不定の殺し屋たちへ不

エリー.ファー

不定の殺し屋たちへ不

 赤い殺し屋がやってきて、二人の男を殺した。男たちには帰る家があった。しかし、その家に男たちが帰ることはない。寂しさが家の中を充満していく。

 青い殺し屋がやってきて、町に毒を撒いた。多くの人が倒れた。死人こそ出なかったが、体を動かすことができなくなり、苦しみ続けている者が大勢いる。

 殺し屋たちの憂さ晴らしに付き合わされる町は、民は、社会は、徐々に疲弊した。しかし、民は気付いてる。

 その殺し屋たちが、自分たちの中から生まれたと。

 あぶれた者たちであったと。

 悲しいかな、殺し屋たちと自分たちに差はないのだと。

「信じたくない」

 民が呟く。

 その周りの者たちが叫び出す。

「信じたくない」

「信じない」

「信じない」

「信じない」

「信じない」

 受け入れることなどできない。不安を内包することなどできない。光を信じることはできても、闇の所在を信じることなどできない。

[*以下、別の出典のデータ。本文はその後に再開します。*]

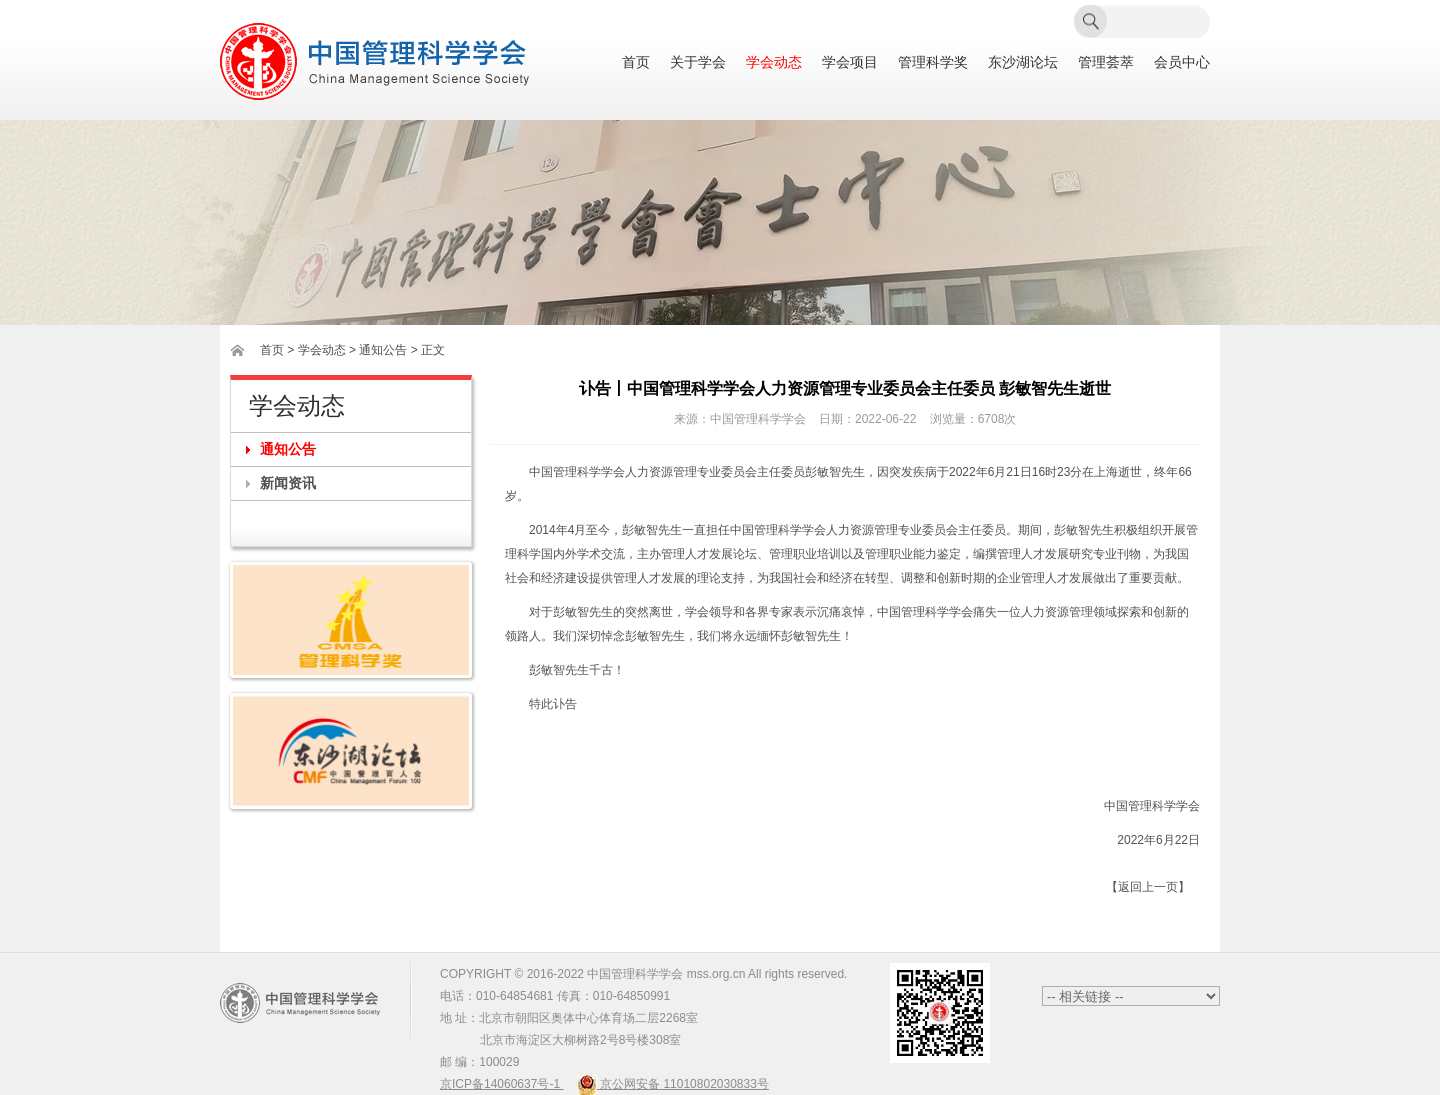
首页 (636, 62)
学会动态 (774, 62)
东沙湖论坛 (1023, 62)
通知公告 (288, 449)
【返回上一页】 (1148, 887)
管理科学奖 (933, 62)
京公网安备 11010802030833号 (673, 1084)
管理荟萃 (1106, 62)
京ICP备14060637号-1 (501, 1084)
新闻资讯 (288, 483)
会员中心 (1182, 62)
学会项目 (850, 62)
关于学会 (698, 62)
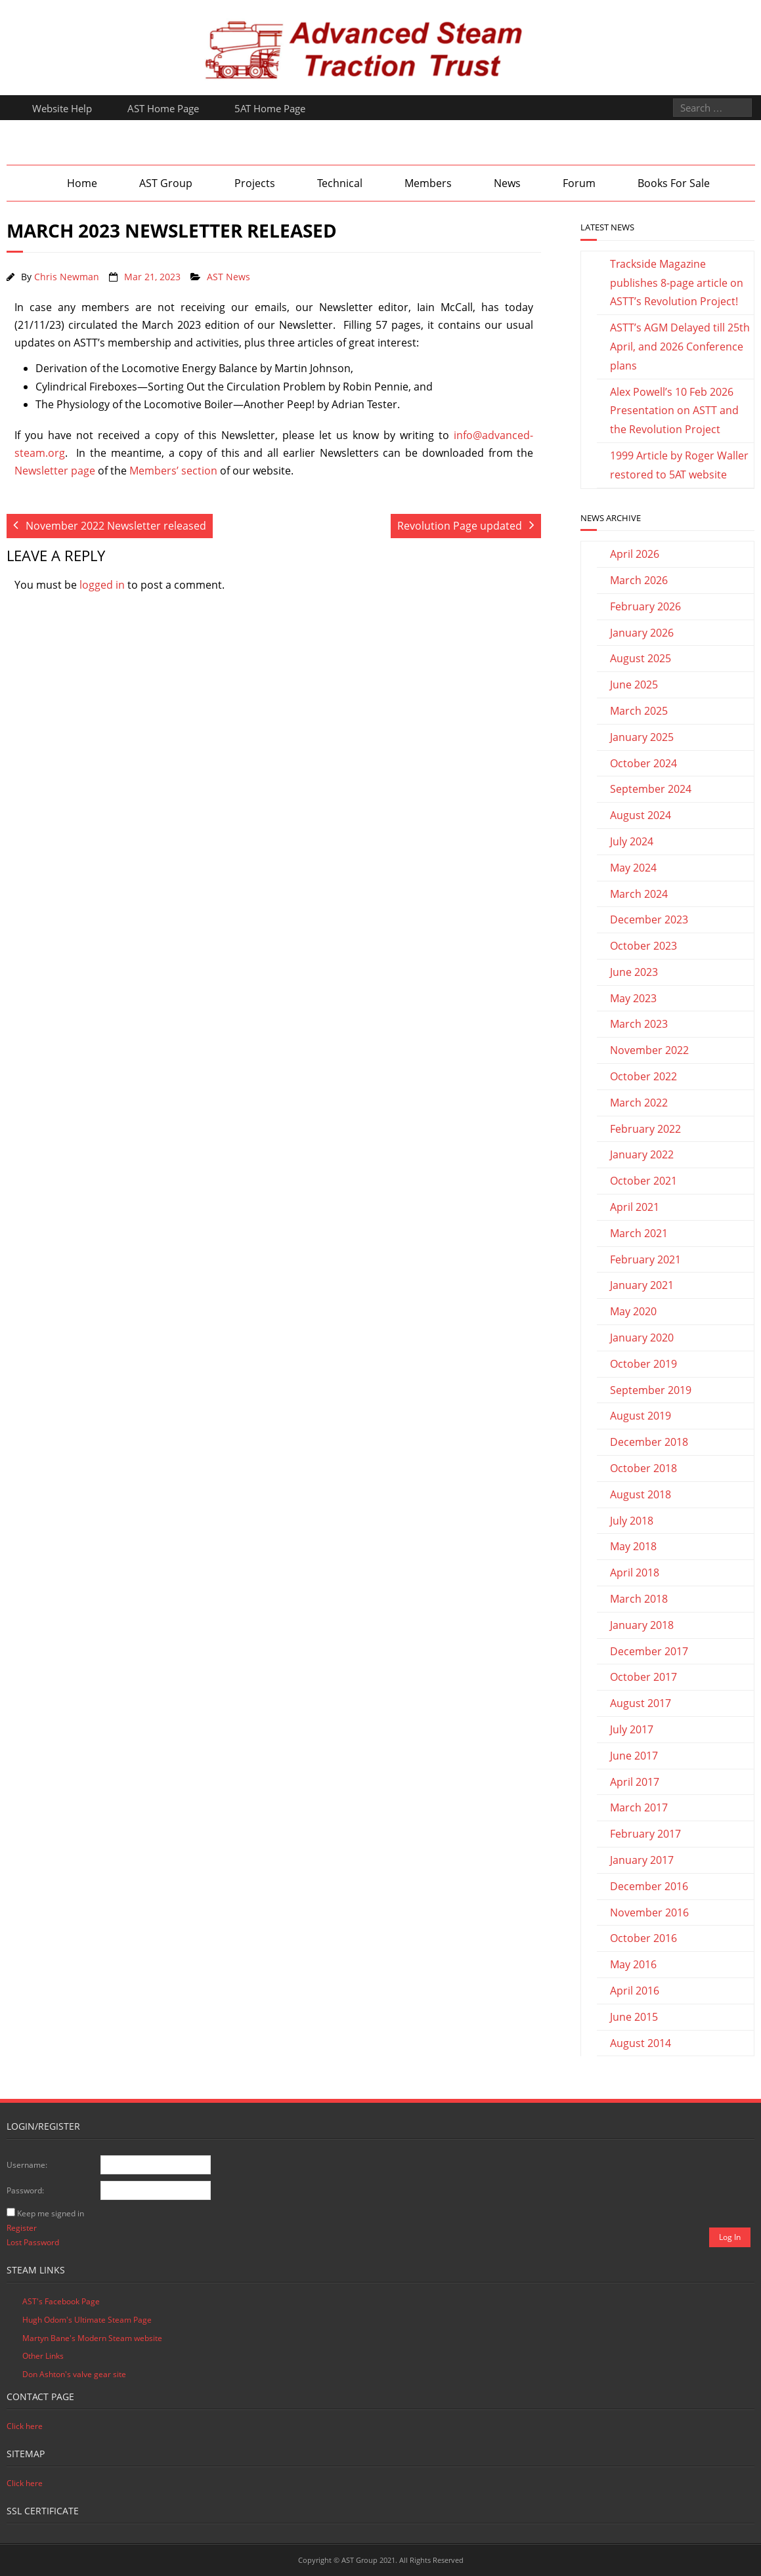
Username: (27, 2164)
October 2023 (643, 946)
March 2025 (639, 711)
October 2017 (643, 1677)
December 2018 (649, 1442)
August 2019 (640, 1415)
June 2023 (634, 972)
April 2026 (634, 554)
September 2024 (650, 789)
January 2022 (642, 1154)
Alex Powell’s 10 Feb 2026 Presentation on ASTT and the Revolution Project (674, 411)
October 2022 (643, 1076)
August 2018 (640, 1494)
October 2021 (643, 1180)
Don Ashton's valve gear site (74, 2374)
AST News (228, 276)
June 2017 (634, 1755)
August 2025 (640, 658)
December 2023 (649, 919)
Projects (254, 183)
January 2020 (642, 1337)
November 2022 (649, 1050)
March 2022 (639, 1102)
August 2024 (640, 815)
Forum (579, 183)
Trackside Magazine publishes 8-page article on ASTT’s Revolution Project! (676, 283)
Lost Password (33, 2242)
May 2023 (633, 998)
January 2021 (642, 1285)
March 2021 (639, 1233)
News (507, 183)
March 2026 (639, 580)
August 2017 (640, 1703)
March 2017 (639, 1807)
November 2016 (649, 1912)
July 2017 (631, 1729)
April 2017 (634, 1782)
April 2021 (634, 1207)
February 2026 (645, 606)
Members (428, 183)
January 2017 (642, 1860)
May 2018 (633, 1546)
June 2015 (634, 2017)
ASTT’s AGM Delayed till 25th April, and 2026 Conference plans (680, 346)
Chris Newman (66, 276)
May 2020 (633, 1311)
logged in (102, 585)
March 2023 (639, 1024)
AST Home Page (163, 108)
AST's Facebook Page (61, 2301)
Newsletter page (54, 470)
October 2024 (643, 763)
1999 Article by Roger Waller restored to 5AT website (679, 465)
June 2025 (634, 684)
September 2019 (650, 1390)
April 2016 (634, 1990)
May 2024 (633, 867)
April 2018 (634, 1572)
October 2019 (643, 1364)
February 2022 (645, 1129)
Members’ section (173, 470)
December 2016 (649, 1886)
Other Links (43, 2355)
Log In (730, 2237)
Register (22, 2227)
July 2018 (631, 1520)
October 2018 (643, 1468)
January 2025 (642, 737)
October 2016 (643, 1938)
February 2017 (645, 1833)
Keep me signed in (50, 2213)
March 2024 (639, 894)
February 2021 (645, 1259)
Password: (25, 2190)
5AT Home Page (269, 108)
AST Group (165, 183)
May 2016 (633, 1964)
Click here (25, 2426)
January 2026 (642, 632)
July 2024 (631, 841)
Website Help (62, 108)
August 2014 (640, 2043)
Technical (339, 183)
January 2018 (642, 1625)
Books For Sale (674, 183)
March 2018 (639, 1599)
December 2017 (649, 1651)
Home (82, 183)
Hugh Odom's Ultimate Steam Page (87, 2319)
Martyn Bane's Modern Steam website (92, 2338)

 ありふれた民の日常には影が色濃く生まれていると、誰もが知っていた。民だけではない、神も、蛙も、太陽も、雲も、蜘蛛も、空も、隣町の民も、水も、川も、森も、草木も。

 皆、知っていた。

 でも、目を伏せた。

 自分の中にある、言葉を響かせないようにした。

 しかし。

 失敗したのである。

 何もかも、大きく誤解していた。

 いや、誤解など何もなかったのかもしれない。

 事実の蓄積でしか、社会は動かない。真実によってでしか、認知は生まれない。嘘も、偽りも一切ないという事実が、命を縛り始める。

 また、殺し屋が生まれた。

 今度は黒色だった。

 けれど。

 その殺し屋は何もしなかった。

 ただ、公園に立っているだけだった。

 ただの黒い殺し屋だった。

 ある日。

 民はその黒い殺し屋を、殺した。

 殺すことについて、誰も賛成しなかった。しかし、恐ろしいことに、反対もしていなかった。

 けれど。

 なんとなく。

 黒い殺し屋の命を奪うことにした。

 黒が怖かったのか。殺し屋というものを恐れたのか。黒い殺し屋に禍々しい何かを感じたのか。

 もう、今となっては分からない。

 誰かが、黒い殺し屋の墓を建てた。

 皆が墓の前で黒い殺し屋のために涙を流した。

 ある日。

 白い殺し屋が生まれた。

 白い殺し屋は、次から次へと人を殺したが。

 町の民は、黒い殺し屋の件で教訓を得ているため、簡単に殺そうとはしなかった。

 まずは、観察から始めることにした。

 七人殺された。

 次に民の方から接触を試みた。

 十二人殺された。

 言葉が通じるのかを確認した。

 二十六人殺された。

 食べ物を与えてみた。

 一人殺された。

 そして。

 白い殺し屋だけが住む町になった。

 隣町では、こんな言葉が飛び交っている。

「あの町で白い殺し屋が暴れたせいで町民は全員殺された」

「白い殺し屋に、町民たちは全滅させられた」

「あの町は、死の町だ。一人残らず殺されてしまった」

 ある小説家が、白い殺し屋だけが住んでいる町を訪れて、その白い殺し屋と話すことにした。

 町の真ん中には、大きな噴水があり、その周りにベンチがある。

 二人は座って、静かな町を眺めた。

 およそ、二分ほどであったと思う。

「あなたは白い殺し屋と呼ばれているそうですね」

「そうだね」

「この町の民は全員、殺されたと聞きました」

「隣町の奴らは、皆そう言ってるね」

「どう思われますか」

「間違っている」

「どこが間違っていますか」

「僕は、この町で生まれてこの町で育った白い殺し屋だよ。それなら、一人は住んでいることになる」

「まぁ、そうですね」

「ここに住んでいた奴らも皆、そうだったよ」

「どういう意味ですか」

 小説家の首から血が漏れ出る。